EXERCISE DETAILS: Retype each line below without a single alteration.

EXERCISE INPUT START

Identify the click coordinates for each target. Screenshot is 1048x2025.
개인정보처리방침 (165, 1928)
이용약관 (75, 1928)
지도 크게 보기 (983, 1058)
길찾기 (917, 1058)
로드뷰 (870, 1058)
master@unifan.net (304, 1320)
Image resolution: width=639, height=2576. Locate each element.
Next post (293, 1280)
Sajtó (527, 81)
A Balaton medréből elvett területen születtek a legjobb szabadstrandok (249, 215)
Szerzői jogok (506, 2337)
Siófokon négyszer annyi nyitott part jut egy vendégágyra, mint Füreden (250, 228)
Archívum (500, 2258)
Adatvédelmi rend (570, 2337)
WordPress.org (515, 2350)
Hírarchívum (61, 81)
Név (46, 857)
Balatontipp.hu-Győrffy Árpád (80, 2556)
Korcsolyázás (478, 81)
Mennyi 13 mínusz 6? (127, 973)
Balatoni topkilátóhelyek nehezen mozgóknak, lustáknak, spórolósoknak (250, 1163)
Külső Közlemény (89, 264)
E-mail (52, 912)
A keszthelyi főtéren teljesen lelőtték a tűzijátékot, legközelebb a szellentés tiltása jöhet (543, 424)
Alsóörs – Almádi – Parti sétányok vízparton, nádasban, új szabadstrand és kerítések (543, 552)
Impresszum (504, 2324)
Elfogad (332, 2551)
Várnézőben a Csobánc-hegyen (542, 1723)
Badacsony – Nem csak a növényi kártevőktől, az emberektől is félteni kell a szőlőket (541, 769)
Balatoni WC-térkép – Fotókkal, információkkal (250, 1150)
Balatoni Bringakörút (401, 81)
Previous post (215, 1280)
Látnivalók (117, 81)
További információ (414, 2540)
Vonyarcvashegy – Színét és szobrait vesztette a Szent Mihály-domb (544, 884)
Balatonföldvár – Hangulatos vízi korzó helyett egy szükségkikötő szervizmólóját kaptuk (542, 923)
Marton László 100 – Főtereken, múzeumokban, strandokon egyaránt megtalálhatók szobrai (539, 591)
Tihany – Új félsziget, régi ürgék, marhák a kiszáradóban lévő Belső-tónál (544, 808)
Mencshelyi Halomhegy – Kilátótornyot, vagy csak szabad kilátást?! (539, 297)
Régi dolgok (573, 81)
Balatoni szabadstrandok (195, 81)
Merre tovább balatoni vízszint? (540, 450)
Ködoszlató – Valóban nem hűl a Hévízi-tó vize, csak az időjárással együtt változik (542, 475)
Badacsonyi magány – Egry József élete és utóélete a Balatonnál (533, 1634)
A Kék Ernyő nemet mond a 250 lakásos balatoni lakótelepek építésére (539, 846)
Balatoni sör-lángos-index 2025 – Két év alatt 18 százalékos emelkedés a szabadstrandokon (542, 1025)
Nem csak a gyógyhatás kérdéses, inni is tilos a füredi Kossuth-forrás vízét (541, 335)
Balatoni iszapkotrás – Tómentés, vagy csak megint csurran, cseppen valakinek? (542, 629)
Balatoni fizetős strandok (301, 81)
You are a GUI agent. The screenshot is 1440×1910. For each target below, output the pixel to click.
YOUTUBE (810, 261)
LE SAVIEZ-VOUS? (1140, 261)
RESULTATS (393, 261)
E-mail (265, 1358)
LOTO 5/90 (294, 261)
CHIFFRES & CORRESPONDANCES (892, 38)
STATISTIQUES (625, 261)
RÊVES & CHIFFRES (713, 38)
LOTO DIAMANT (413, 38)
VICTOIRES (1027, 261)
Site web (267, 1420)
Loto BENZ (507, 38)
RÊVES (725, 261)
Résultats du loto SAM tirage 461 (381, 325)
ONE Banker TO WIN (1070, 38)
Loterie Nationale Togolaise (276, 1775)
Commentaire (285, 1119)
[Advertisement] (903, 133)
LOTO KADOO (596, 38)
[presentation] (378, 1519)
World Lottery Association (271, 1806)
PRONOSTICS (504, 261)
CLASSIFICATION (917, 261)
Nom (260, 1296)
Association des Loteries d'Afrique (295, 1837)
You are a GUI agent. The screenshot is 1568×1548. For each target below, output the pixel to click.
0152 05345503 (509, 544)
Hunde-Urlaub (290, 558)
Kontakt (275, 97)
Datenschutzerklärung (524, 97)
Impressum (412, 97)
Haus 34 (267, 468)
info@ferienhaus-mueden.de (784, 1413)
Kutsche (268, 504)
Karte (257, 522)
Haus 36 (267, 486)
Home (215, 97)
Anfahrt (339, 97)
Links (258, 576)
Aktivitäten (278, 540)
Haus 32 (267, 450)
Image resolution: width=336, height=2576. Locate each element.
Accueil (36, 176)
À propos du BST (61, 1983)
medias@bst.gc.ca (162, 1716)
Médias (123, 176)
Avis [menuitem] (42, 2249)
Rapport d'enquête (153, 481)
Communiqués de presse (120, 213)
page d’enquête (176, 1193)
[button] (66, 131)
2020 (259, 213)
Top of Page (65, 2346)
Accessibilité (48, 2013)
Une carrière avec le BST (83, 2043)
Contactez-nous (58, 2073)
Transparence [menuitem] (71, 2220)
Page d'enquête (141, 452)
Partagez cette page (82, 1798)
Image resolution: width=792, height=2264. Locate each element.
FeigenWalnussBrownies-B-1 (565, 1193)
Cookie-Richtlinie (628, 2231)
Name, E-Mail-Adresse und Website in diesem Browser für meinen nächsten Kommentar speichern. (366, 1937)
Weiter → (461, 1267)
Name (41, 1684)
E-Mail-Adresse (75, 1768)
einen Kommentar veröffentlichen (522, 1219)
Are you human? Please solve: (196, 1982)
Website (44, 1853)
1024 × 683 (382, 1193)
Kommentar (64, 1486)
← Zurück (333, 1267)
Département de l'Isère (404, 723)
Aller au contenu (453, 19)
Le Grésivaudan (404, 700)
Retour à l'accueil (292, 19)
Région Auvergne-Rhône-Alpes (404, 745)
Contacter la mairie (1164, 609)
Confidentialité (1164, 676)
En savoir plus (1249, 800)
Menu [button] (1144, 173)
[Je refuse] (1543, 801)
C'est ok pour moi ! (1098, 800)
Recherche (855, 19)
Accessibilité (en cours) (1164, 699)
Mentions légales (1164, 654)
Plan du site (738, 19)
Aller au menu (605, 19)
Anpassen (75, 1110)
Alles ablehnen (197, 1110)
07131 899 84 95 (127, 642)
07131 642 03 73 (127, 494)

EXERCISE INPUT END

COMPLETED EXERCISE:
Identify the click coordinates for each target. Screenshot is 1048x2025.
개인정보처리방침 (165, 1928)
이용약관 (75, 1928)
지도 크게 보기 (983, 1058)
길찾기 (917, 1058)
로드뷰 (870, 1058)
master@unifan.net (304, 1320)
Image resolution: width=639, height=2576. Locate each element.
Next post (293, 1280)
Sajtó (527, 81)
A Balaton medréből elvett területen születtek a legjobb szabadstrandok (249, 215)
Szerzői jogok (506, 2337)
Siófokon négyszer annyi nyitott part jut egy vendégágyra, mint Füreden (250, 228)
Archívum (500, 2258)
Adatvédelmi rend (570, 2337)
WordPress.org (515, 2350)
Hírarchívum (61, 81)
Név (46, 857)
Balatontipp.hu-Győrffy Árpád (80, 2556)
Korcsolyázás (478, 81)
Mennyi 13 mínusz 6? (127, 973)
Balatoni topkilátóhelyek nehezen mozgóknak, lustáknak, spórolósoknak (250, 1163)
Külső Közlemény (89, 264)
E-mail (52, 912)
A keszthelyi főtéren teljesen lelőtték a tűzijátékot, legközelebb a szellentés tiltása jöhet (543, 424)
Alsóörs – Almádi – Parti sétányok vízparton, nádasban, új szabadstrand és kerítések (543, 552)
Impresszum (504, 2324)
Elfogad (332, 2551)
Várnézőben a Csobánc-hegyen (542, 1723)
Badacsony – Nem csak a növényi kártevőktől, az emberektől is félteni kell a szőlőket (541, 769)
Balatoni WC-térkép – Fotókkal, információkkal (250, 1150)
Balatoni Bringakörút (401, 81)
Previous post (215, 1280)
Látnivalók (117, 81)
További információ (414, 2540)
Vonyarcvashegy – Színét és szobrait vesztette a Szent Mihály-domb (544, 884)
Balatonföldvár – Hangulatos vízi korzó helyett egy szükségkikötő szervizmólóját kaptuk (542, 923)
Marton László 100 – Főtereken, múzeumokban, strandokon egyaránt megtalálhatók szobrai (539, 591)
Tihany – Új félsziget, régi ürgék, marhák a kiszáradóban lévő Belső-tónál (544, 808)
Mencshelyi Halomhegy – Kilátótornyot, vagy csak szabad kilátást?! (539, 297)
Régi dolgok (573, 81)
Balatoni szabadstrandok (195, 81)
Merre tovább balatoni vízszint? (540, 450)
Ködoszlató – Valóban nem hűl a Hévízi-tó vize, csak az időjárással együtt változik (542, 475)
Badacsonyi magány – Egry József élete és utóélete a Balatonnál (533, 1634)
A Kék Ernyő nemet mond a 250 lakásos balatoni lakótelepek építésére (539, 846)
Balatoni sör-lángos-index 2025 – Két év alatt 18 százalékos emelkedés a szabadstrandokon (542, 1025)
Nem csak a gyógyhatás kérdéses, inni is tilos a füredi Kossuth-forrás vízét (541, 335)
Balatoni iszapkotrás – Tómentés, vagy csak megint csurran, cseppen valakinek? (542, 629)
Balatoni fizetős strandok (301, 81)
You are a GUI agent. The screenshot is 1440×1910. For each target below, output the pixel to click.
YOUTUBE (810, 261)
LE SAVIEZ-VOUS? (1140, 261)
RESULTATS (393, 261)
E-mail (265, 1358)
LOTO 5/90 (294, 261)
CHIFFRES & CORRESPONDANCES (892, 38)
STATISTIQUES (625, 261)
RÊVES & CHIFFRES (713, 38)
LOTO DIAMANT (413, 38)
VICTOIRES (1027, 261)
Site web (267, 1420)
Loto BENZ (507, 38)
RÊVES (725, 261)
Résultats du loto SAM tirage 461 (381, 325)
ONE Banker TO WIN (1070, 38)
Loterie Nationale Togolaise (276, 1775)
Commentaire (285, 1119)
[Advertisement] (903, 133)
LOTO KADOO (596, 38)
[presentation] (378, 1519)
World Lottery Association (271, 1806)
PRONOSTICS (504, 261)
CLASSIFICATION (917, 261)
Nom (260, 1296)
Association des Loteries d'Afrique (295, 1837)
You are a GUI agent. The screenshot is 1568×1548. For each target below, output the pixel to click.
0152 05345503 (509, 544)
Hunde-Urlaub (290, 558)
Kontakt (275, 97)
Datenschutzerklärung (524, 97)
Impressum (412, 97)
Haus 34 (267, 468)
info@ferienhaus-mueden.de (784, 1413)
Kutsche (268, 504)
Karte (257, 522)
Haus 36 (267, 486)
Home (215, 97)
Anfahrt (339, 97)
Links (258, 576)
Aktivitäten (278, 540)
Haus 32 (267, 450)
Image resolution: width=336, height=2576. Locate each element.
Accueil (36, 176)
À propos du BST (61, 1983)
medias@bst.gc.ca (162, 1716)
Médias (123, 176)
Avis [menuitem] (42, 2249)
Rapport d'enquête (153, 481)
Communiqués de presse (120, 213)
page d’enquête (176, 1193)
[button] (66, 131)
2020 (259, 213)
Top of Page (65, 2346)
Accessibilité (48, 2013)
Une carrière avec le BST (83, 2043)
Contactez-nous (58, 2073)
Transparence [menuitem] (71, 2220)
Page d'enquête (141, 452)
Partagez cette page (82, 1798)
Image resolution: width=792, height=2264. Locate each element.
FeigenWalnussBrownies-B-1 (565, 1193)
Cookie-Richtlinie (628, 2231)
Name, E-Mail-Adresse und Website in diesem Browser für meinen nächsten Kommentar speichern. (366, 1937)
Weiter → (461, 1267)
Name (41, 1684)
E-Mail-Adresse (75, 1768)
einen Kommentar veröffentlichen (522, 1219)
Are you human? Please solve: (196, 1982)
Website (44, 1853)
1024 × 683 (382, 1193)
Kommentar (64, 1486)
← Zurück (333, 1267)
Département de l'Isère (404, 723)
Aller au contenu (453, 19)
Le Grésivaudan (404, 700)
Retour à l'accueil (292, 19)
Région Auvergne-Rhône-Alpes (404, 745)
Contacter la mairie (1164, 609)
Confidentialité (1164, 676)
En savoir plus (1249, 800)
Menu [button] (1144, 173)
[Je refuse] (1543, 801)
C'est ok pour moi ! (1098, 800)
Recherche (855, 19)
Accessibilité (en cours) (1164, 699)
Mentions légales (1164, 654)
Plan du site (738, 19)
Aller au menu (605, 19)
Anpassen (75, 1110)
Alles ablehnen (197, 1110)
07131 899 84 95 (127, 642)
07131 642 03 73 (127, 494)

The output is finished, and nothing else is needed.